Solved – How to interpret the direction of the Harvey-Collier test and Rainbow test for linearity

diagnosticlinearlinearitynonlinearityr

I implemented both those tests with R, using the lmtest package. Both tests directionally say the same thing (I think) with a very similar p-value of very close to 0. But, are those tests saying that the underlying regression model's residuals are adequately linear. Or are they saying just the opposite. I know that the tests have slightly different nuances. The Harvey-Collier test indicates whether the residuals are linear. Meanwhile, the Rainbow test indicates whether the linear fit of the model is adequate even if some underlying relationships are not linear. Any insight, on the interpretation of those results is greatly appreciated.

I am posting the results of the tests below:

In R with lmtest package.

harvtest(Regression, order.by = NULL)

    Harvey-Collier test

data: Regression
HC = 4.3826, df = 119, p-value = 2.543e-05

raintest(Regression, fraction = 0.5, order.by = NULL, center = NULL)

    Rainbow test

data: Regression
Rain = 1.7475, df1 = 62, df2 = 58, p-value = 0.01664

Best Answer

OK, I can't find great references for the Harvey-Collier test; they appear to almost all be paywalled. However, the intuition behind the rainbow test is easy to describe.

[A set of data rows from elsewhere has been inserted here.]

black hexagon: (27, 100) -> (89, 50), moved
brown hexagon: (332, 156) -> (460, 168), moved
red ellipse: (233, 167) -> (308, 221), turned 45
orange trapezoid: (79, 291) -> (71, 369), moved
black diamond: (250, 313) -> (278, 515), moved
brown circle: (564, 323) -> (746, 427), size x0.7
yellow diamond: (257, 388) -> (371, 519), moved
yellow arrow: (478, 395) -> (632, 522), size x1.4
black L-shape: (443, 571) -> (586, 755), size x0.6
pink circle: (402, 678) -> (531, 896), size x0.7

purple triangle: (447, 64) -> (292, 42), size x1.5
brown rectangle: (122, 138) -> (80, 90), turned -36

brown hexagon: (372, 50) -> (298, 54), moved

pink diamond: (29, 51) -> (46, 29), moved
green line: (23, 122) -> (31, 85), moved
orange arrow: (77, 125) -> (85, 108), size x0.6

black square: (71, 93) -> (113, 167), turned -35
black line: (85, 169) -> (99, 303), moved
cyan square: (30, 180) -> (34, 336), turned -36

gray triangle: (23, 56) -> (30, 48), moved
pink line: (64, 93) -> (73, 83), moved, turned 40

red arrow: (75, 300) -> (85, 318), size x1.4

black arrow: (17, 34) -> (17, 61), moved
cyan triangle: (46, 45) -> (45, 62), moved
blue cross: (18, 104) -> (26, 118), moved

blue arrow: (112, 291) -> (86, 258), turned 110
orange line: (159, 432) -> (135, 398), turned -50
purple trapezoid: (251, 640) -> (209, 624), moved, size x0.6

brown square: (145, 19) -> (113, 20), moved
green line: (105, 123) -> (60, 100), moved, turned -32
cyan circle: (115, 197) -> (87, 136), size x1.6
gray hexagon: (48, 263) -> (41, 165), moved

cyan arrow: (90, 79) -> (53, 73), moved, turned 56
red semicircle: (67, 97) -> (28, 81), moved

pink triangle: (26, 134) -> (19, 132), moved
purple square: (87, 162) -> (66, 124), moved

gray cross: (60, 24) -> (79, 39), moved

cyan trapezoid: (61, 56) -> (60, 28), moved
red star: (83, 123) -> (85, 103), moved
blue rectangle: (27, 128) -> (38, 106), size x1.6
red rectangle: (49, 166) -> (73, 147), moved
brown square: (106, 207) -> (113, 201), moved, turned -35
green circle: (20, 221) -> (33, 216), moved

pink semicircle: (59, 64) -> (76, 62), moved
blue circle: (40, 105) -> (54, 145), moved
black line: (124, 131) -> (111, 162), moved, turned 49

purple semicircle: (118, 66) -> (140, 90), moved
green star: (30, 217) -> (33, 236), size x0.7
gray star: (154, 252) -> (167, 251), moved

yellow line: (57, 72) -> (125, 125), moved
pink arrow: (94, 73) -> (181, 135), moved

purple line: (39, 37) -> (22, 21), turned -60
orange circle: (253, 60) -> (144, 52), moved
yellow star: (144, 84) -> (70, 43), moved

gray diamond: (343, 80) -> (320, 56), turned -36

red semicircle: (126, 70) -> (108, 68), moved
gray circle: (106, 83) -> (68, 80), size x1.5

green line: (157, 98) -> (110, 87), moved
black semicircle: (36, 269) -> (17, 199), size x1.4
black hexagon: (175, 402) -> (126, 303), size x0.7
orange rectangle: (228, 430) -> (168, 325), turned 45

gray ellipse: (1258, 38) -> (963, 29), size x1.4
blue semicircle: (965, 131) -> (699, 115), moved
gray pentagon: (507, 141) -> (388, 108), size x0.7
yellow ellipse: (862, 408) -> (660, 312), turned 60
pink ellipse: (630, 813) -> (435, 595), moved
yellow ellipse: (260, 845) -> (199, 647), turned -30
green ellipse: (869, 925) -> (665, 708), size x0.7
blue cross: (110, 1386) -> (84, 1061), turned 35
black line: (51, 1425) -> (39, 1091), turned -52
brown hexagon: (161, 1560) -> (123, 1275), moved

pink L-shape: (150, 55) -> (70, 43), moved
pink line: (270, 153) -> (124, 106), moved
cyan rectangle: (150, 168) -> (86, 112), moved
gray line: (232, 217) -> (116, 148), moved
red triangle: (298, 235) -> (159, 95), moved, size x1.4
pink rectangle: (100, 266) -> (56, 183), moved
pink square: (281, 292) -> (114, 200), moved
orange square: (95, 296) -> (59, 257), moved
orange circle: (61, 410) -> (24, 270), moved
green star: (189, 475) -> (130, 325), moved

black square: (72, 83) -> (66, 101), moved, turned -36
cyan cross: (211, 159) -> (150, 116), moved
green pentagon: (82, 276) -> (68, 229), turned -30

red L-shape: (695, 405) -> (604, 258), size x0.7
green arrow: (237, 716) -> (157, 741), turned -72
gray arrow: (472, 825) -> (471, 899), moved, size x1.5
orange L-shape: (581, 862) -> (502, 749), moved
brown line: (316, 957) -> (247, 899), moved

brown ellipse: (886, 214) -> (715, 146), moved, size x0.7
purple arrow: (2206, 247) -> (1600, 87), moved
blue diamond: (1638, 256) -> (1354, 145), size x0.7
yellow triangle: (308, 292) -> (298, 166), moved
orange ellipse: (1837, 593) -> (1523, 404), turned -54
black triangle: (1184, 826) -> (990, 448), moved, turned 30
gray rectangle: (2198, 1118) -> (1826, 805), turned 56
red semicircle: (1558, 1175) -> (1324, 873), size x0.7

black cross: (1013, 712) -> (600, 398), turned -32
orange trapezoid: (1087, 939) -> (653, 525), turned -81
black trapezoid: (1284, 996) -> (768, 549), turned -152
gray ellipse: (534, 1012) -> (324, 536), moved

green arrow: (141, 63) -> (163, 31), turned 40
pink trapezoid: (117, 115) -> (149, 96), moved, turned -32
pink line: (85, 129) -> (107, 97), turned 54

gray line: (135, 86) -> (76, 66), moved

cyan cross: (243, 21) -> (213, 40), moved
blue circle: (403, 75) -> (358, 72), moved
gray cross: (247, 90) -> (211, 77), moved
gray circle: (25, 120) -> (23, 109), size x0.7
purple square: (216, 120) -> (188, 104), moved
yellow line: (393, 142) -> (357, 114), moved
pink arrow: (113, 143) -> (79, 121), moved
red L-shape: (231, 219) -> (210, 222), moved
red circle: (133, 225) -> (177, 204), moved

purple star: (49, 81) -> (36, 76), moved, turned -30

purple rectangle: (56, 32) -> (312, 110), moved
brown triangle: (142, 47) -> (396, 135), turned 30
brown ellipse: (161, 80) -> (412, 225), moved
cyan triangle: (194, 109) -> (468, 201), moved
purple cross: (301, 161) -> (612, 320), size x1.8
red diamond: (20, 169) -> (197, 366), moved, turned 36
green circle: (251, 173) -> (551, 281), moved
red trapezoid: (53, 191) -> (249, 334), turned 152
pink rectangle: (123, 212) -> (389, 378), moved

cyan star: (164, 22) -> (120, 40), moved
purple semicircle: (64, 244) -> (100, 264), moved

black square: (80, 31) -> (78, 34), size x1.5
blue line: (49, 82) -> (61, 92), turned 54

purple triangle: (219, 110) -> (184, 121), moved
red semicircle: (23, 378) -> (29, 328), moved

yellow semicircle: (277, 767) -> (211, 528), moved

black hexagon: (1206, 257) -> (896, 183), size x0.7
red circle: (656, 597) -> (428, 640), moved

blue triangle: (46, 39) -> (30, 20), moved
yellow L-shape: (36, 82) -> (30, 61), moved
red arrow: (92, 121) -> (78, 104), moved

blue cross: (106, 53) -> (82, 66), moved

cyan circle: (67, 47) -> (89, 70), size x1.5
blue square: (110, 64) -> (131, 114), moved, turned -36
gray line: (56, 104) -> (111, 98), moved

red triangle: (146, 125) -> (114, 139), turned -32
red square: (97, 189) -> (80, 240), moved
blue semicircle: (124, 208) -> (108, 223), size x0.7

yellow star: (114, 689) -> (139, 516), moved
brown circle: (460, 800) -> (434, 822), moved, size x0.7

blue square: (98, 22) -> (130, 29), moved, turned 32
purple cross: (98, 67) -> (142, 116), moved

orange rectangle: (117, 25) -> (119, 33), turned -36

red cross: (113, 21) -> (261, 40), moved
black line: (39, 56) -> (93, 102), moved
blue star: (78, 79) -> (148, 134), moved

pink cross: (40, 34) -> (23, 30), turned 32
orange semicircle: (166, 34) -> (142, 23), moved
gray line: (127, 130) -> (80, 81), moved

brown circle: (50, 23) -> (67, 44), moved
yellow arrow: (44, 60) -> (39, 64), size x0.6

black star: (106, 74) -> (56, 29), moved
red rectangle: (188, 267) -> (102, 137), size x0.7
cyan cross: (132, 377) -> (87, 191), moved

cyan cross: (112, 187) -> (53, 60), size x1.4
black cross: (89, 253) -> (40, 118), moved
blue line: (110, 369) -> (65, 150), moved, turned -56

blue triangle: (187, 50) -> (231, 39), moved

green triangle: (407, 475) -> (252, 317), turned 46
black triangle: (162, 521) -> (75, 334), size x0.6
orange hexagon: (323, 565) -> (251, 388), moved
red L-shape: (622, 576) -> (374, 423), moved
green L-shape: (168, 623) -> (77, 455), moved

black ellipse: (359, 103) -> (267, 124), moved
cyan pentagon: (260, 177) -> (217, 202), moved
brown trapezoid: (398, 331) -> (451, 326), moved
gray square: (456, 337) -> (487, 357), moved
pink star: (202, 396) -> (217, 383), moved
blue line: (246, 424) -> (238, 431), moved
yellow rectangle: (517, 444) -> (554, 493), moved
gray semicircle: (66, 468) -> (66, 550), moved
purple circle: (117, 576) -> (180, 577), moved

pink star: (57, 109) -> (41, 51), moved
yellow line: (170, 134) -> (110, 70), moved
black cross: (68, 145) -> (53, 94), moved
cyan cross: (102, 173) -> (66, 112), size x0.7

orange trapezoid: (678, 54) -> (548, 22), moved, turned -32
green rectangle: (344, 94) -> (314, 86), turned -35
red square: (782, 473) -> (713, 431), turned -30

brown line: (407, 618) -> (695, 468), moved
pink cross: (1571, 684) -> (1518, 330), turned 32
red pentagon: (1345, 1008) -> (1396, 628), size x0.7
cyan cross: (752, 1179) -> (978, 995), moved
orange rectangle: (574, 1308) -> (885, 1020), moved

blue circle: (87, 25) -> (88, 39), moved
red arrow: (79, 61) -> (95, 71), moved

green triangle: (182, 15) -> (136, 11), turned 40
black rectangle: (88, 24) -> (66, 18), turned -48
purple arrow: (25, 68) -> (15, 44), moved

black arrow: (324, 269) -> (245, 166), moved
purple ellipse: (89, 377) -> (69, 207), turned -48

Suppose you're trying to fit a linear model where it's inadequate. Let's use a very simple quadratic model for example: $X \sim N(1, 1); Y \sim X^2 + N(0, 0.2)$.

The idea of the rainbow test is that, when you "zoom in" on the curve $Y = X^2 + \epsilon$ (by looking only at the central data), the curve looks less curvy--more like a line--and so the model's fit improves. So for instance, if we make a linear model on a full dataset of 100 draws from the model above, here's what we get:

Full dataset regression

By contrast, if we restrict to points 1 SD away from the mean, here's what we get:

Regression on subset

As you can see, the fit improves noticeably, and the restriction also looks visibly more like a linear model.

On the other hand, if the true model were linear, we wouldn't expect the fit to get much better in this scenario. (It might get a little better, because we'd be fitting to fewer data points, but linear regression would converge to the same model on the restricted data as the full dataset, so in the limit you'd get the same model on both.)

The rainbow test basically quantifies how much better we'd expect the fit to get when we remove data, under the null hypothesis that the true model is linear. If the true model is not linear, then the improvement will be bigger than we expected.


As for your specific question about the direction of the tests, the documentation for harvtest states:

The Harvey-Collier test performs a t-test (with parameter degrees of freedom) on the recursive residuals. If the true relationship is not linear but convex or concave the mean of the recursive residuals should differ from 0 significantly.

(Emphasis added.) This means that a significant result means that you can reject the null hypothesis that the true model is linear.

Similarly, the documentation for raintest states:

The basic idea of the Rainbow test is that even if the true relationship is non-linear, a good linear fit can be achieved on a subsample in the "middle" of the data. The null hypothesis is rejected whenever the overall fit is significantly worse than the fit for the subsample.

This means that a significant result (rejecting the null) occurs when the fit is better with a range restriction (which is what happens if the model is nonlinear).

So both tests suggest that the true model is not linear.